■ Task statement ■
Would you restate each line of the data below word for word, without its pictures?

--- Excerpted data Enclosed Below ---

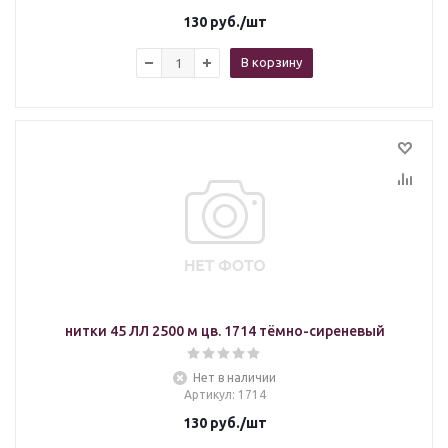
130
руб.
/шт
В корзину
нитки 45 ЛЛ 2500 м цв. 1714 тёмно-сиреневый
Нет в наличии
Артикул
: 1714
130
руб.
/шт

--- End of Enclosed Excerpted data ---

■ Solution for this task ■
130
руб.
/шт
В корзину
нитки 45 ЛЛ 2500 м цв. 1714 тёмно-сиреневый
Нет в наличии
Артикул
: 1714
130
руб.
/шт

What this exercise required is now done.